I spent last week as a flower child living in harmony with nature, or as some people call it – camping. Obviously not in Paris, but Blaye a lovely little medieval town in SW France, where things are greener and slower.
It was heaven but at the end of a week where the hardest task was listening to birds sing, I thought going back to Paris too abruptly, might kill me. So I spent the day in Bordeaux to ease myself in, like a diver in a decompression chamber.
After wandering around the city, stopping off at churches, ice-cream stands and souvenir shops, I decided to head to the city’s contemporary art gallery but as it was closed I took a chance and followed the Cow Parade which took me to the Musée des Beaux-Arts. I wasn’t especially excited about the inevitable paintings of ships being sunk by sirens and portraits of the ancient nobility of the area, but hey I was on holiday, anything’s worth a go.

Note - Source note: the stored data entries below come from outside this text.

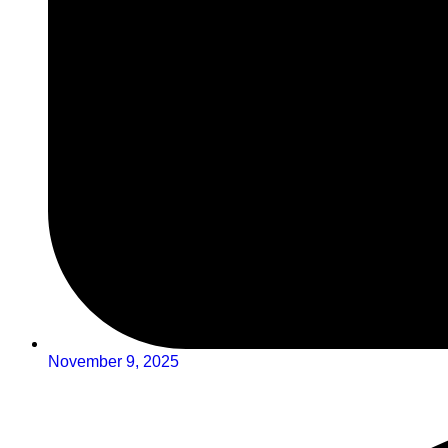
November 9, 2025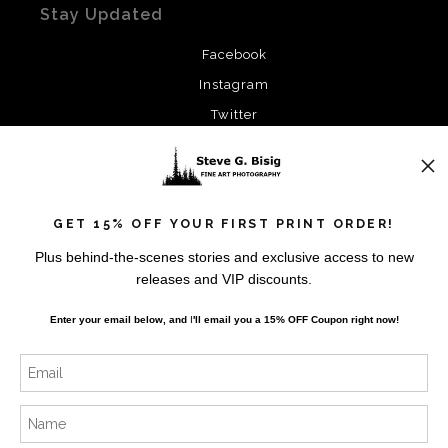
Stay Updated
Facebook
Instagram
Twitter
News
GET 15% OFF YOUR FIRST PRINT ORDER!
Plus behind-the-scenes stories and exclusive access to new
releases and VIP discounts.
SIGN UP
Enter your email below, and
I
'll
email you a 15% OFF Coupon right now!
I’d like to receive exclusive discounts and the latest
information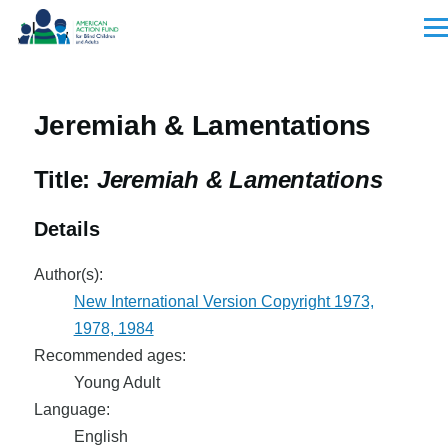
Skip to main content
Men
Jeremiah & Lamentations
Title:
Jeremiah & Lamentations
Details
Author(s):
New International Version Copyright 1973,
1978, 1984
Recommended ages:
Young Adult
Language:
English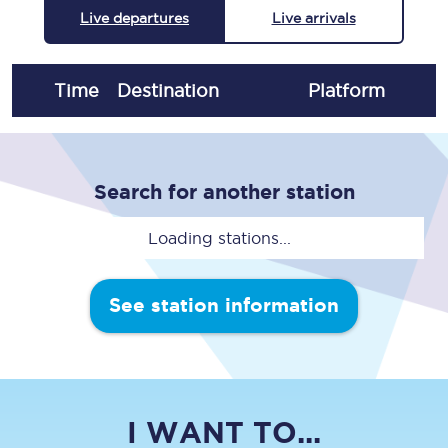
Live departures
Live arrivals
Time
Destination
Plat
form
Search for another station
Loading stations...
See station information
I WANT TO...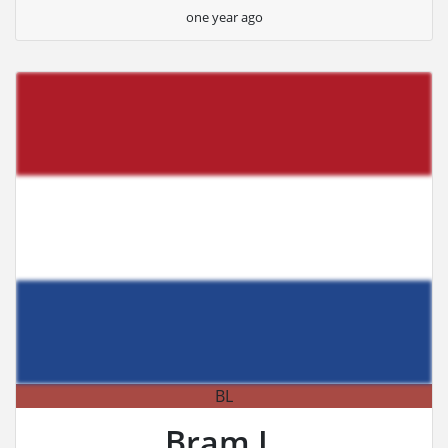
one year ago
BL
Bram L.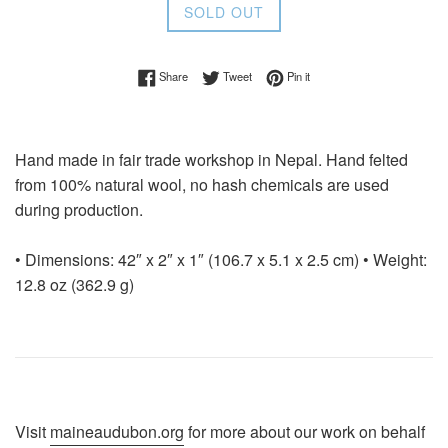
SOLD OUT
Share on Facebook
Tweet on Twitter
Pin on Pinterest
Share
Tweet
Pin it
Hand made in fair trade workshop in Nepal. Hand felted
from 100% natural wool, no hash chemicals are used
during production.
• Dimensions: 42″ x 2″ x 1″ (106.7 x 5.1 x 2.5 cm) • Weight:
12.8 oz (362.9 g)
Visit
maineaudubon.org
for more about our work on behalf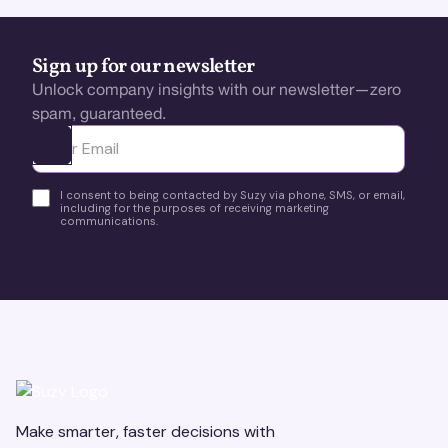
Sign up for our newsletter
Unlock company insights with our newsletter—zero
spam, guaranteed.
Ota yhteyttä
I consent to being contacted by Suzy via phone, SMS, or email,
including for the purposes of receiving marketing
communications.
Make smarter, faster decisions with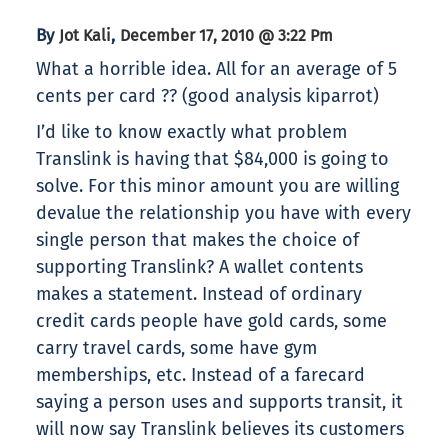
By
,
Jot Kali
December 17, 2010 @ 3:22 Pm
What a horrible idea. All for an average of 5
cents per card ?? (good analysis kiparrot)
I’d like to know exactly what problem
Translink is having that $84,000 is going to
solve. For this minor amount you are willing
devalue the relationship you have with every
single person that makes the choice of
supporting Translink? A wallet contents
makes a statement. Instead of ordinary
credit cards people have gold cards, some
carry travel cards, some have gym
memberships, etc. Instead of a farecard
saying a person uses and supports transit, it
will now say Translink believes its customers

As I dozily walked through the gate I was in no way ready for the kaleidoscopic majesty of, Un Crocodile by Guillaume Renou. I could not stop staring at its gigantic psychedelic jaws and shiny white teeth. Why doesn’t every city have one of these instead of some version of a rusty metal mould of Antony Gormley’s body? A sculpture so huge and colours so trippy that you can’t ignore it however hard you try. Everyone I watched looked up at it had an expression of either bliss, awe or fear (well only toddlers for the last one).
The croc was part of a council initiative to give local artists the opportunity to have their work displayed for a short period of time in well-known areas of the city. However, when the time came to take them down the residents of Bordeaux stamped their feet, they couldn’t bear to let this monster get away. Refreshing, as you normally only hear about campaigns for that ‘waste of tax-payer’s money’ to be removed. Instead the people of Bordeaux took it on as their honorary pet, mascot or protector.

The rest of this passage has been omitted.